Information supplied ::
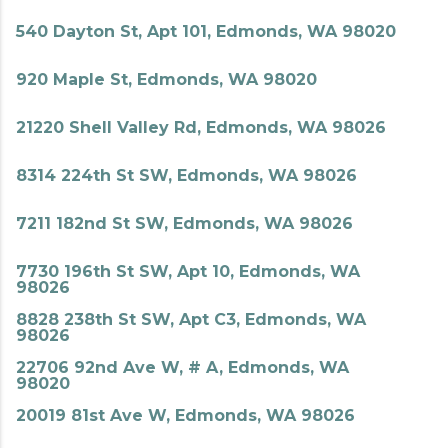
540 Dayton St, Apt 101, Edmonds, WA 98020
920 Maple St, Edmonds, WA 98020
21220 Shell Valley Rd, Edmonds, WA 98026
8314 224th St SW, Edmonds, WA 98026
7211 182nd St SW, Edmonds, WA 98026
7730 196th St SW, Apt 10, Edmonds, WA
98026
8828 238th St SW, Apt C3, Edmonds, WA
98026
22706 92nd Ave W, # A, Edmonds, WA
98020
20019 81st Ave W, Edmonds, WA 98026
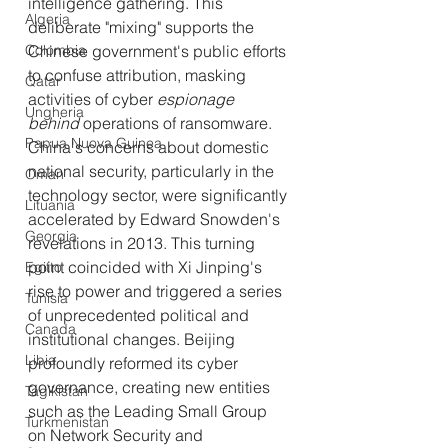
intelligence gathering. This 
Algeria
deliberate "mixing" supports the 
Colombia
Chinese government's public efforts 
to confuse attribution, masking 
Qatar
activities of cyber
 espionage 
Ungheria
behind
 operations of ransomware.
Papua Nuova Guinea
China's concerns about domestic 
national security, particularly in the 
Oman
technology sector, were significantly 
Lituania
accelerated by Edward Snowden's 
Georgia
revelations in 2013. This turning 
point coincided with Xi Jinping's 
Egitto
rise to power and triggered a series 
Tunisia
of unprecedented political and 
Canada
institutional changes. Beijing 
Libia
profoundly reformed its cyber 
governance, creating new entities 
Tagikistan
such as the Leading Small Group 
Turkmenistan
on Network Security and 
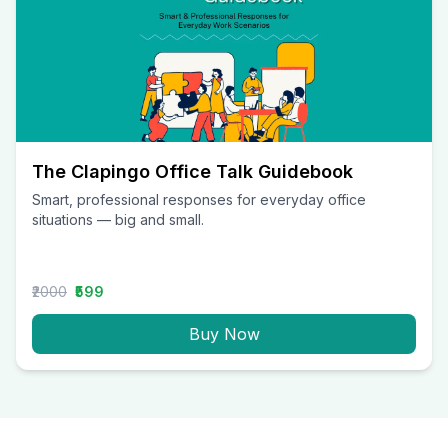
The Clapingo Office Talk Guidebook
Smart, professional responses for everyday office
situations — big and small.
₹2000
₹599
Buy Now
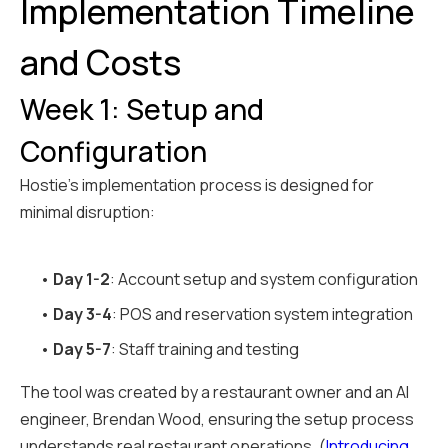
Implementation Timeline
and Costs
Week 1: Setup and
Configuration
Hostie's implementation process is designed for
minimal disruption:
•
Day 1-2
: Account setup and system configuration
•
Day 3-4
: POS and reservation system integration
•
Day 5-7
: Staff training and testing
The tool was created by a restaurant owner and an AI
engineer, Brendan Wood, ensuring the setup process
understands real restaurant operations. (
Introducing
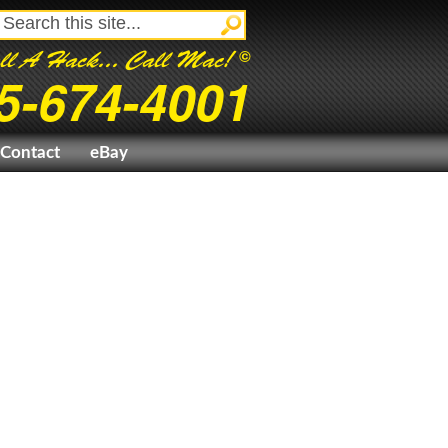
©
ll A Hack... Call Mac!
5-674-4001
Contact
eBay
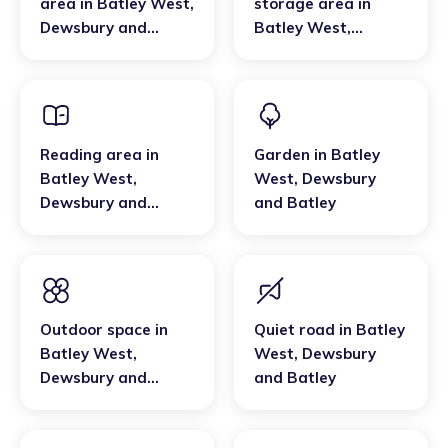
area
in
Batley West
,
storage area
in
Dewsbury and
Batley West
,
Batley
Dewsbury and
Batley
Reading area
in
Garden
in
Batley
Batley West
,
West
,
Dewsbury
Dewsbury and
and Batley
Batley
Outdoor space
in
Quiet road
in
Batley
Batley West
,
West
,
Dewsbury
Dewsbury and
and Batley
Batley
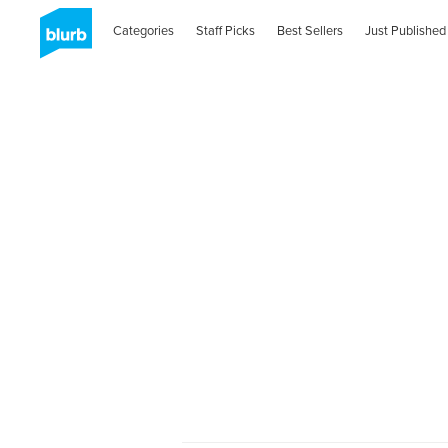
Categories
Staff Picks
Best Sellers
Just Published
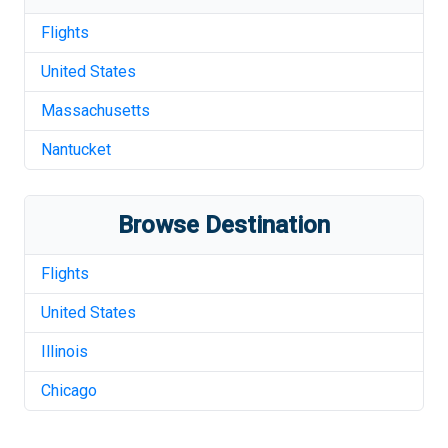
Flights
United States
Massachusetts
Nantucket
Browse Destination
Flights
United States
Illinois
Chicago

Prompt ::
Please report only the count of lines in the entries above where the word "Staff" appears.

Exercise response ::
2